AGS modular mini golf course replaces concrete course at Ohio Marina
Romps Water Port, Ohio Marina, has installed a new 18-hole prefabricated, modular Anywhere Links, Jr. mini-golf course from Adventure Golf & Sports (AGS).
The new course uses a patented interlocking panel system and replaces a 36-hole concrete-built course that started out as a franchised course in the mid-1960s.
“We were very excited that it was easy to install,” said John Gabriel, co-owner of Romps Water Port. “It was something we could install. That way, we could place the course as we saw fit. And then, if you want… you can even move it around a little bit, change it up a little.”
Romps Water Port is a 17-acre facility with a 250-dock marina that includes the mini-golf course attraction (Romps Putter Port), a heated swimming pool, an ice cream stand (the Dairy Dock), fuel and a full-service department to work on boats. It is a family-friendly marina that started in 1957 in Vermillion, Ohio and is in its third and fourth generations of family ownership.
This past winter, the Innes and Gabriel families (co-owners of Romps Water Port) began their quest to replace the concrete-built 36-hole course. “We wanted to meet local codes and create more accessibility for people with mobility issues,” says Gabriel. “And spacing-wise, the new course is just a better flow of traffic. The other course was pretty crowded and didn’t allow for a lot of maneuvering between the holes. These holes are now longer; they take up the space. Where the old course was par 2s, this is more par 3s.

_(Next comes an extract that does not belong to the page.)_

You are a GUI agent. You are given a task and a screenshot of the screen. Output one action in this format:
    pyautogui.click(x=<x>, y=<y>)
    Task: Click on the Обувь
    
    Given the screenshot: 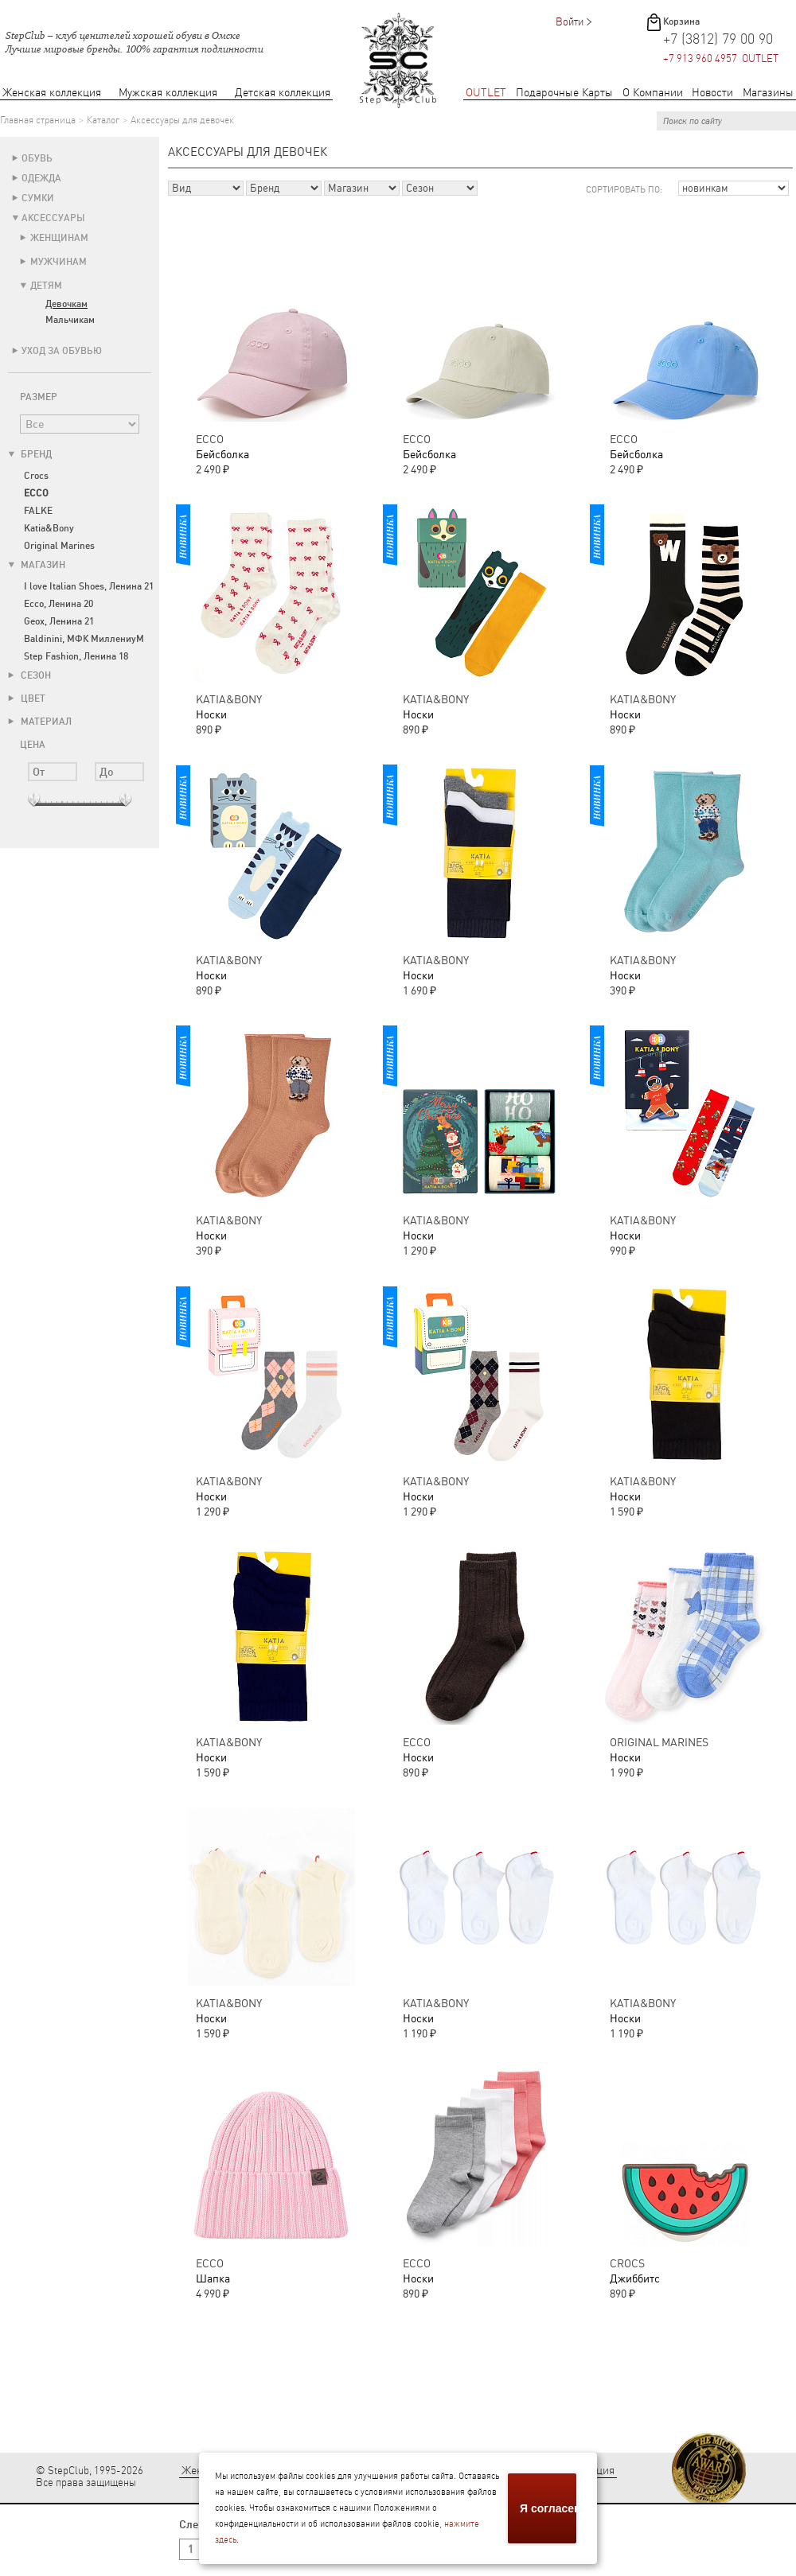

“It rained this morning and they’re playing out there now. The panels drain right through… The pad drains off nicely. It’s pitched ever so slightly so the whole place dries out quickly… The carpet on the old course held on to moisture. You’d go to play after a heavy rain and the ball would spin water and it’d be slow, and it wasn’t nearly as nice. It was old technology. All the holes were framed with wood, and you had to sand and repaint that and freshen it up very year, and it was just a lot of maintenance.
“We saved the best of the old course. The water tower remains, and the blue bridge is there, and there are two nautical buoys and a sign that points to Key West and various locations like that with the distance in miles. So those things are scattered throughout the course. We were able to incorporate the old and the new, so it didn’t lose its Vermillion flavour.”